How to complete this task
Which of the lines below contain the string "chevron"? Copy each one.

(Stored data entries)

^^^^^^^^^^^^^^^^

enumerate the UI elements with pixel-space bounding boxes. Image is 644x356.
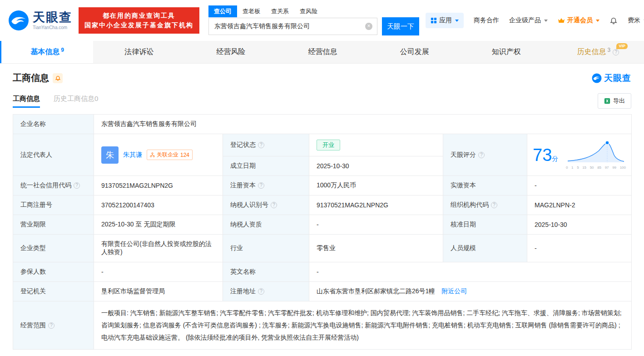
export-label: 导出 [613,97,625,105]
paid-capital-label: 实缴资本 [443,176,527,196]
search-tab-risk[interactable]: 查风险 [294,5,323,17]
tab-operating-risk[interactable]: 经营风险 [185,41,277,63]
taxpayer-qualification-value: - [309,215,443,235]
tab-history-info[interactable]: VIP 历史信息 3 ? [552,41,644,63]
user-menu[interactable]: 费米 [628,16,644,25]
help-icon[interactable]: ? [491,202,497,208]
avatar[interactable]: 朱 [101,146,119,164]
org-code-label: 组织机构代码? [443,196,527,215]
search-tab-boss[interactable]: 查老板 [237,5,266,17]
industry-label: 行业 [223,235,309,262]
nearby-companies-link[interactable]: 附近公司 [441,287,467,295]
reg-address-value: 山东省东营市垦利区郝家镇北二路26号1幢 附近公司 [309,282,632,301]
credit-code-value: 91370521MAG2LNPN2G [94,176,223,196]
search-input[interactable] [209,18,377,35]
tab-intellectual-property[interactable]: 知识产权 [461,41,552,63]
company-name-value: 东营领吉鑫汽车销售服务有限公司 [94,115,632,134]
reg-capital-label: 注册资本? [223,176,309,196]
header: 天眼查 TianYanCha.com 都在用的商业查询工具 国家中小企业发展子基… [0,0,644,41]
score-label: 天眼评分? [443,134,527,176]
tab-company-development[interactable]: 公司发展 [369,41,461,63]
score-axis-labels: 01 515 5085 9799 100 [566,165,626,170]
score-distribution-chart: 01 515 5085 9799 100 [566,140,626,170]
notifications-button[interactable] [609,16,618,25]
taxpayer-id-label: 纳税人识别号? [223,196,309,215]
help-icon[interactable]: ? [74,182,80,189]
reg-number-label: 工商注册号 [13,196,94,215]
org-code-value: MAG2LNPN-2 [527,196,632,215]
promo-banner: 都在用的商业查询工具 国家中小企业发展子基金旗下机构 [79,7,199,34]
logo-subtext: TianYanCha.com [33,25,72,30]
help-icon[interactable]: ? [258,182,264,189]
company-type-label: 企业类型 [13,235,94,262]
table-row: 企业名称 东营领吉鑫汽车销售服务有限公司 [13,115,632,134]
tianyancha-logo-icon [8,10,29,31]
score-cell: 73分 01 515 [527,134,632,176]
tab-basic-info[interactable]: 基本信息 9 [0,41,93,63]
credit-code-label: 统一社会信用代码? [13,176,94,196]
banner-line1: 都在用的商业查询工具 [84,11,193,20]
subtab-count: 0 [94,95,98,102]
reg-authority-label: 登记机关 [13,282,94,301]
search-input-wrap: × [208,18,377,35]
tab-legal-proceedings[interactable]: 法律诉讼 [93,41,185,63]
enterprise-products-menu[interactable]: 企业级产品 [509,16,548,25]
logo-text: 天眼查 [33,11,72,24]
reg-authority-value: 垦利区市场监督管理局 [94,282,223,301]
help-icon[interactable]: ? [478,152,485,158]
tianyancha-logo[interactable]: 天眼查 TianYanCha.com [8,10,72,31]
subtab-business-info[interactable]: 工商信息 [13,95,40,108]
chevron-down-icon [596,20,599,22]
help-icon[interactable]: ? [48,322,54,329]
business-term-value: 2025-10-30 至 无固定期限 [94,215,223,235]
help-icon[interactable]: ? [271,202,277,208]
monitor-bell-button[interactable] [53,73,63,83]
tab-label: 经营信息 [308,47,337,57]
apps-menu-button[interactable]: 应用 [426,13,464,28]
establish-date-label: 成立日期 [223,156,309,176]
subtab-label: 历史工商信息 [54,95,94,102]
related-companies-label: 关联企业 [157,151,178,159]
search-tab-company[interactable]: 查公司 [208,5,237,17]
business-term-label: 营业期限 [13,215,94,235]
search-button[interactable]: 天眼一下 [382,17,419,35]
table-row: 企业类型 有限责任公司(非自然人投资或控股的法人独资) 行业 零售业 人员规模 … [13,235,632,262]
subtab-history-business-info[interactable]: 历史工商信息0 [54,95,98,108]
tab-label: 法律诉讼 [124,47,154,57]
main-nav-tabs: 基本信息 9 法律诉讼 经营风险 经营信息 公司发展 知识产权 VIP 历史信息… [0,41,644,64]
company-type-value: 有限责任公司(非自然人投资或控股的法人独资) [94,235,223,262]
open-vip-menu[interactable]: 开通会员 [558,16,599,25]
search-tab-relation[interactable]: 查关系 [266,5,294,17]
legal-rep-name-link[interactable]: 朱其谦 [123,151,142,159]
search-row: × 天眼一下 [208,17,419,35]
staff-size-value: - [527,235,632,262]
establish-date-value: 2025-10-30 [309,156,443,176]
status-badge: 开业 [317,140,340,150]
open-vip-label: 开通会员 [567,16,593,25]
table-row: 经营范围? 一般项目: 汽车销售; 新能源汽车整车销售; 汽车零配件零售; 汽车… [13,301,632,350]
approval-date-label: 核准日期 [443,215,527,235]
industry-value: 零售业 [309,235,443,262]
business-cooperation-label: 商务合作 [474,16,499,25]
table-row: 营业期限 2025-10-30 至 无固定期限 纳税人资质 - 核准日期 202… [13,215,632,235]
help-icon[interactable]: ? [258,288,264,295]
tab-label: 知识产权 [492,47,521,57]
business-cooperation-link[interactable]: 商务合作 [474,16,499,25]
export-button[interactable]: 导出 [598,93,631,109]
chevron-down-icon [544,20,548,22]
company-name-label: 企业名称 [13,115,94,134]
crown-icon [558,18,565,23]
legal-rep-cell: 朱 朱其谦 关联企业 124 [94,134,223,176]
page-title: 工商信息 [13,72,49,84]
related-companies-badge[interactable]: 关联企业 124 [147,150,193,160]
help-icon[interactable]: ? [258,142,264,148]
bell-icon [55,75,61,81]
table-row: 工商注册号 370521200147403 纳税人识别号? 91370521MA… [13,196,632,215]
reg-capital-value: 1000万人民币 [309,176,443,196]
tianyancha-logo-icon [592,73,602,83]
clear-icon[interactable]: × [365,23,372,30]
help-icon[interactable]: ? [613,49,619,55]
reg-status-value: 开业 [309,134,443,156]
apps-menu-label: 应用 [439,16,452,25]
tab-operating-info[interactable]: 经营信息 [277,41,368,63]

^^^^^^^^^^^^^^^^

Task answer
chevron-down-icon [596,20,599,22]
chevron-down-icon [544,20,548,22]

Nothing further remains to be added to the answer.